Task to carry out: Pictures excluded, please transcribe exactly the lines from the one with "Barquettes (312, 214)" through the end of the records below, and nothing more.

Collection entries
=======
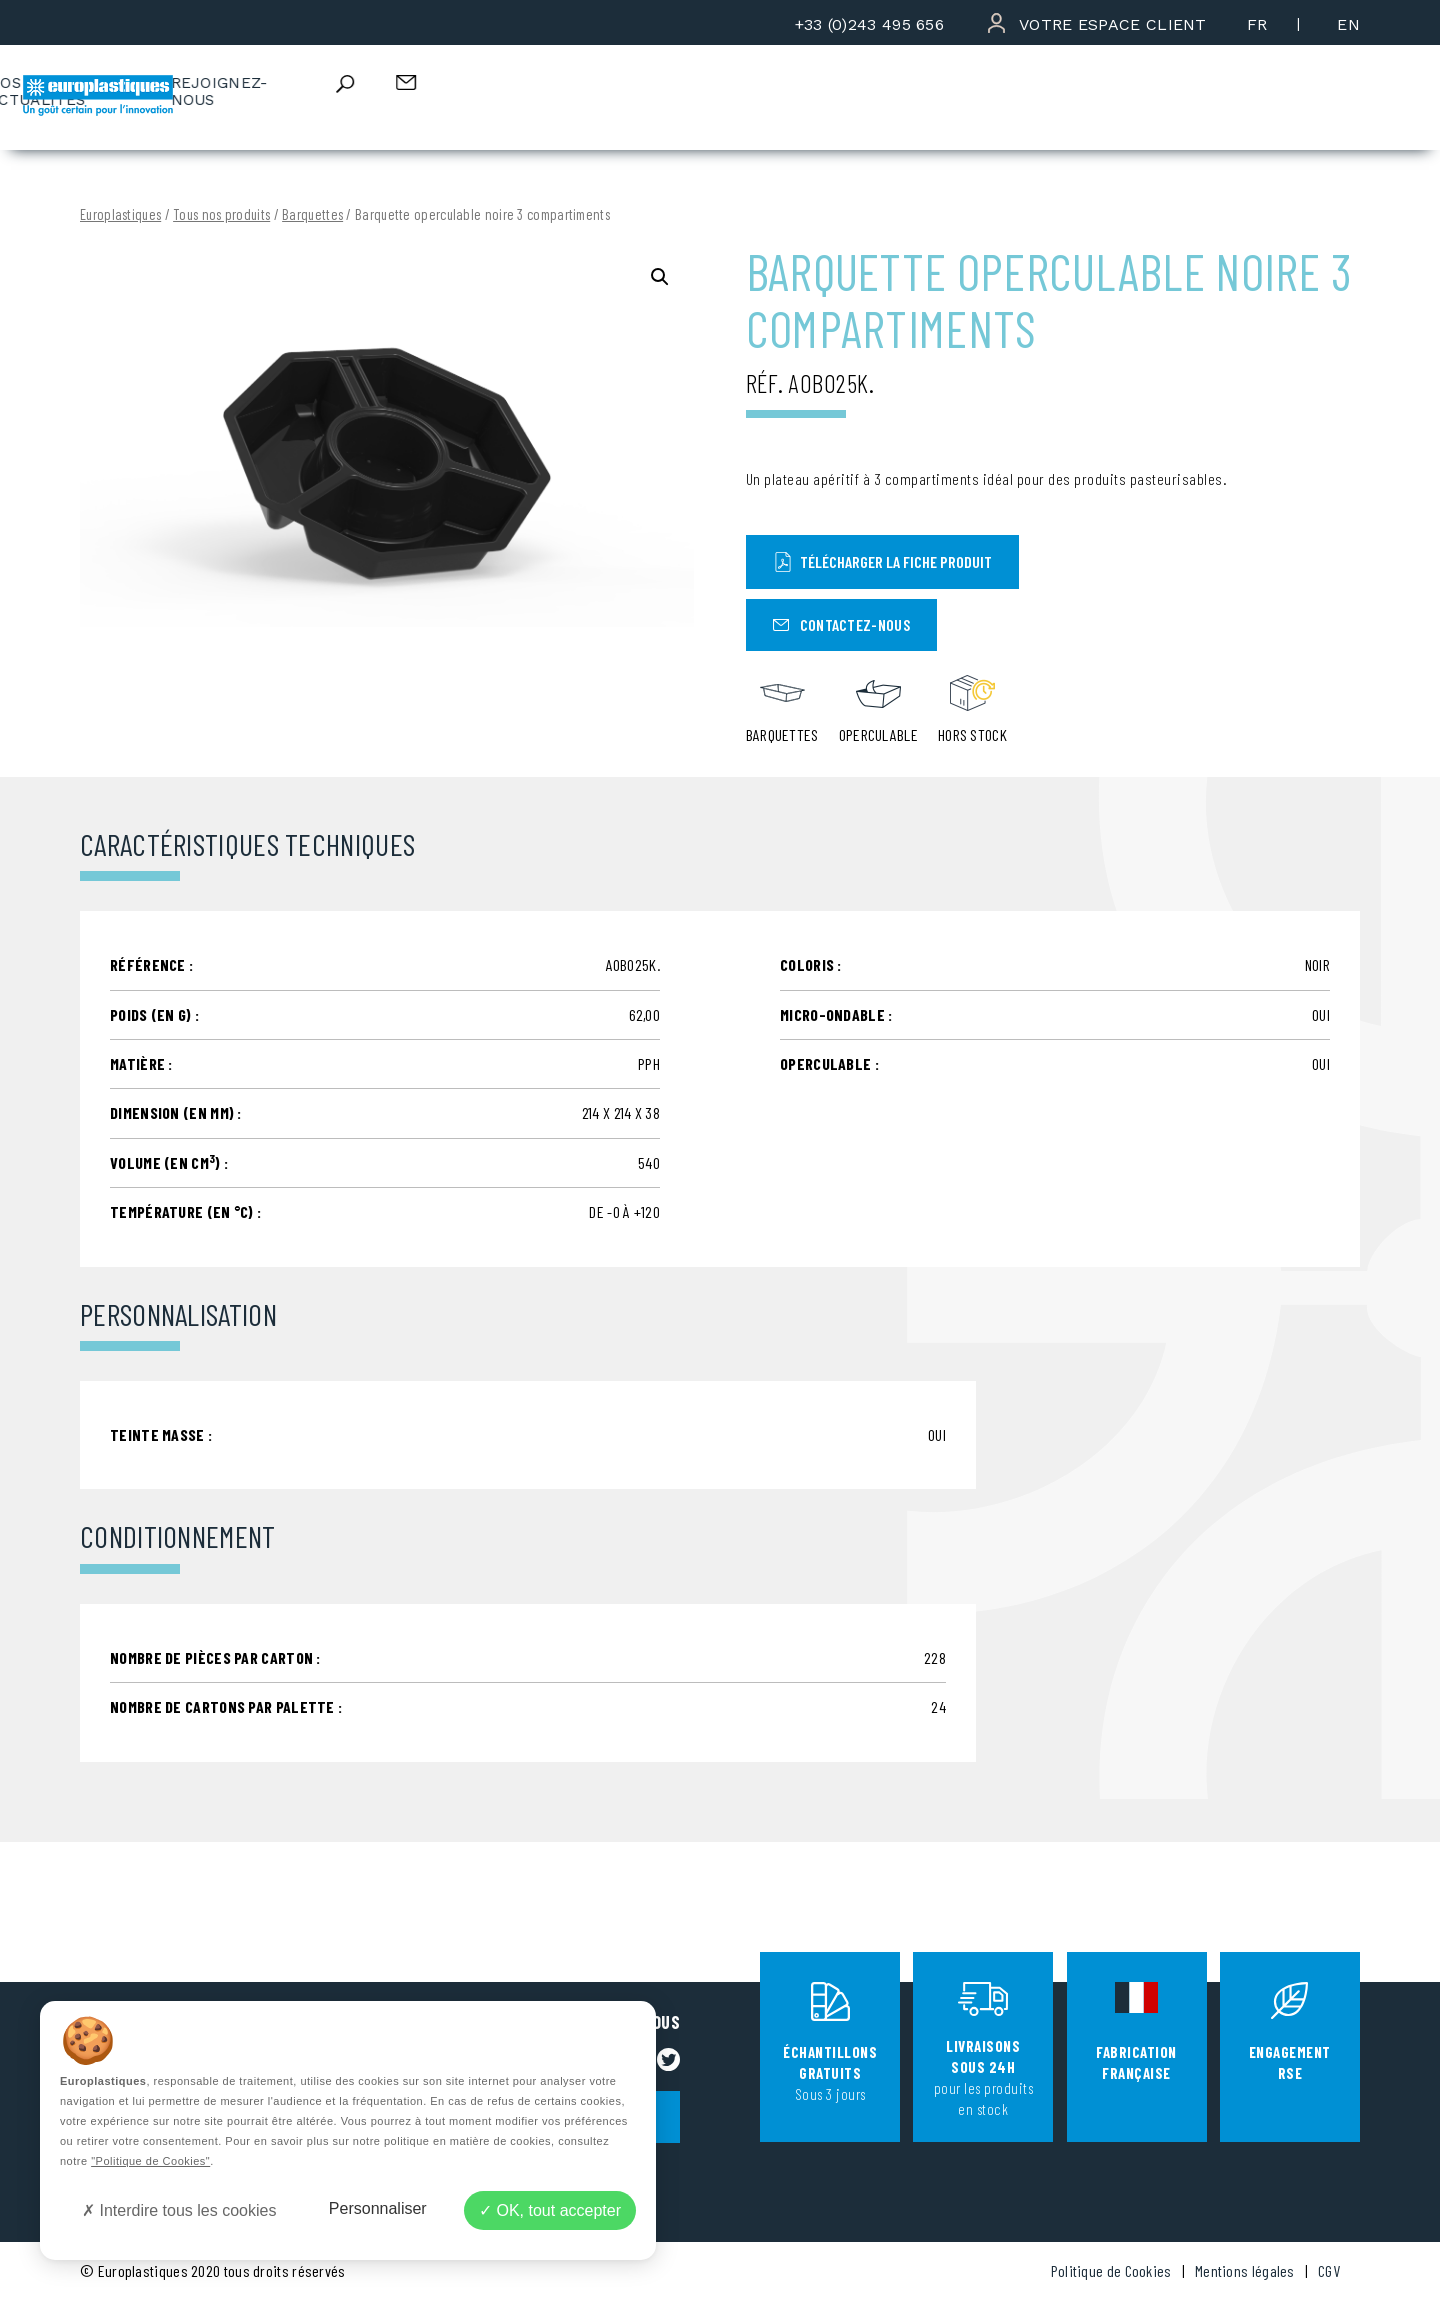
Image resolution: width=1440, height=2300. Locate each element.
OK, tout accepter (550, 2210)
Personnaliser (378, 2208)
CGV (1329, 2270)
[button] (660, 277)
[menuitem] (1257, 24)
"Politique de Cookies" (150, 2161)
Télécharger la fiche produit (882, 562)
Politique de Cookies (1111, 2270)
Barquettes (312, 214)
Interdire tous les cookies (179, 2210)
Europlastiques (120, 214)
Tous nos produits (221, 214)
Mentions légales (1245, 2270)
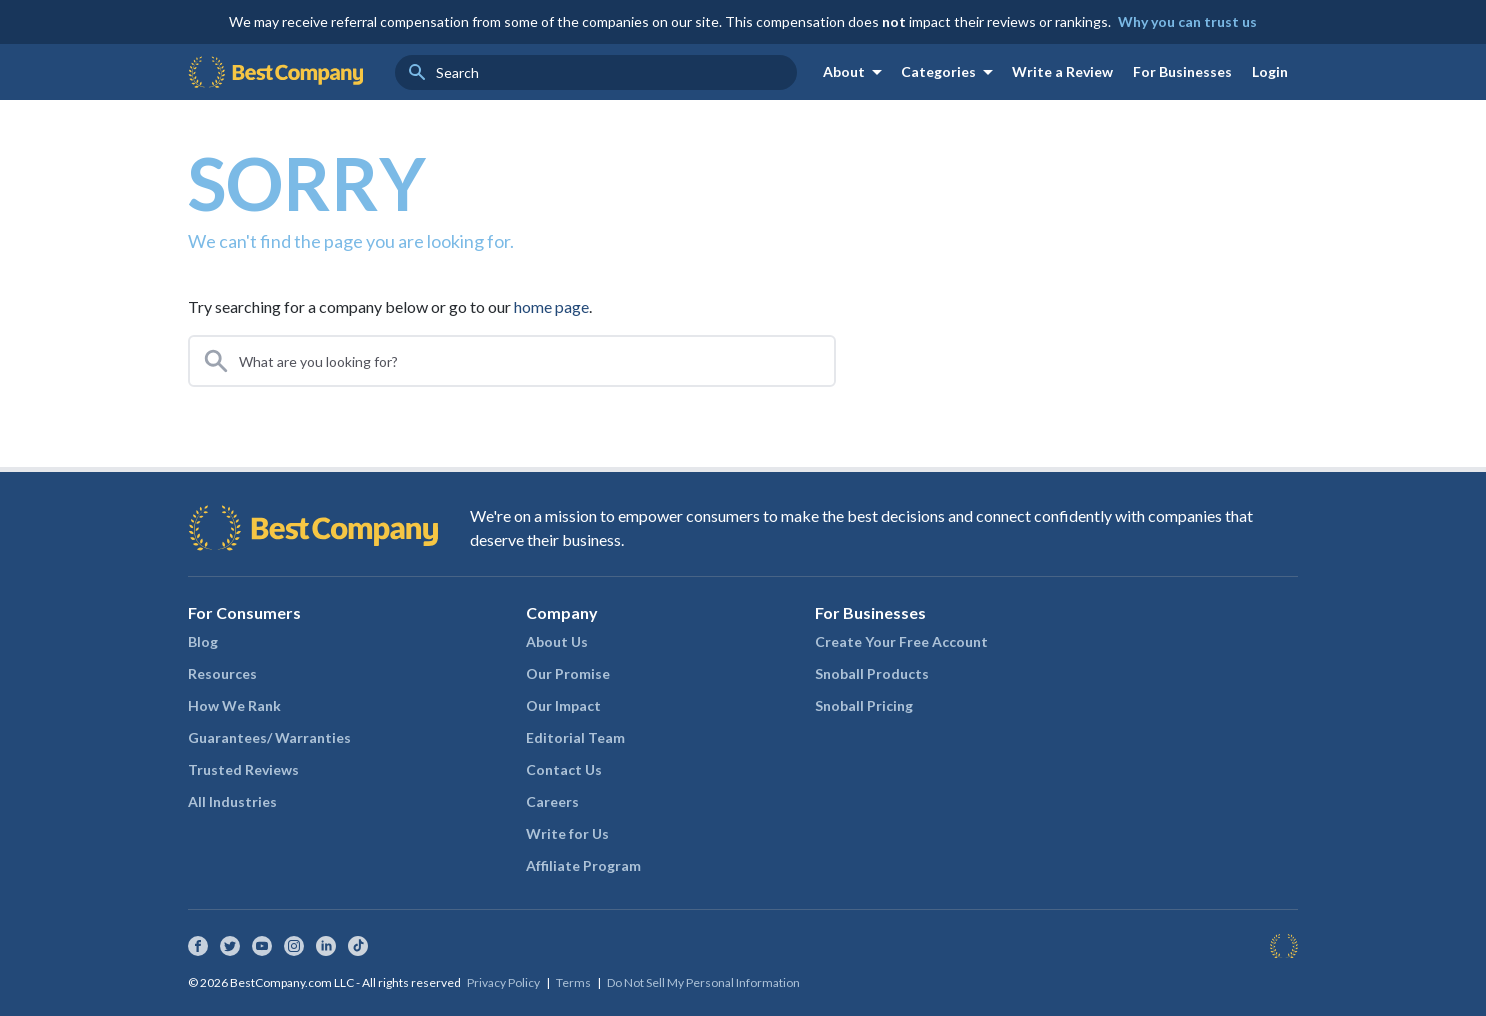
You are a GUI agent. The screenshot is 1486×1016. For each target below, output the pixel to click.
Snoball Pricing (864, 705)
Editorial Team (575, 737)
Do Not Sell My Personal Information (703, 982)
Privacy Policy (503, 982)
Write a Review (1062, 71)
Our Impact (563, 705)
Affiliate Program (583, 865)
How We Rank (234, 705)
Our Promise (568, 673)
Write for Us (567, 833)
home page (551, 306)
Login (1270, 71)
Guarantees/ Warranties (269, 737)
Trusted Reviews (243, 769)
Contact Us (564, 769)
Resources (222, 673)
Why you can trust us (1187, 21)
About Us (557, 641)
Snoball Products (872, 673)
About (856, 72)
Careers (552, 801)
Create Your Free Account (901, 641)
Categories (950, 72)
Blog (203, 641)
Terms (573, 982)
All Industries (232, 801)
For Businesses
=======
Result of the exercise:
Barquettes (312, 214)
Interdire tous les cookies (179, 2210)
Europlastiques (120, 214)
Tous nos produits (221, 214)
Mentions légales (1245, 2270)
You are a GUI agent. The screenshot is 1486×1016. For each target below, output the pixel to click.
Snoball Pricing (864, 705)
Editorial Team (575, 737)
Do Not Sell My Personal Information (703, 982)
Privacy Policy (503, 982)
Write a Review (1062, 71)
Our Impact (563, 705)
Affiliate Program (583, 865)
How We Rank (234, 705)
Our Promise (568, 673)
Write for Us (567, 833)
home page (551, 306)
Login (1270, 71)
Guarantees/ Warranties (269, 737)
Trusted Reviews (243, 769)
Contact Us (564, 769)
Resources (222, 673)
Why you can trust us (1187, 21)
About Us (557, 641)
Snoball Products (872, 673)
About (856, 72)
Careers (552, 801)
Create Your Free Account (901, 641)
Categories (950, 72)
Blog (203, 641)
Terms (573, 982)
All Industries (232, 801)
For Businesses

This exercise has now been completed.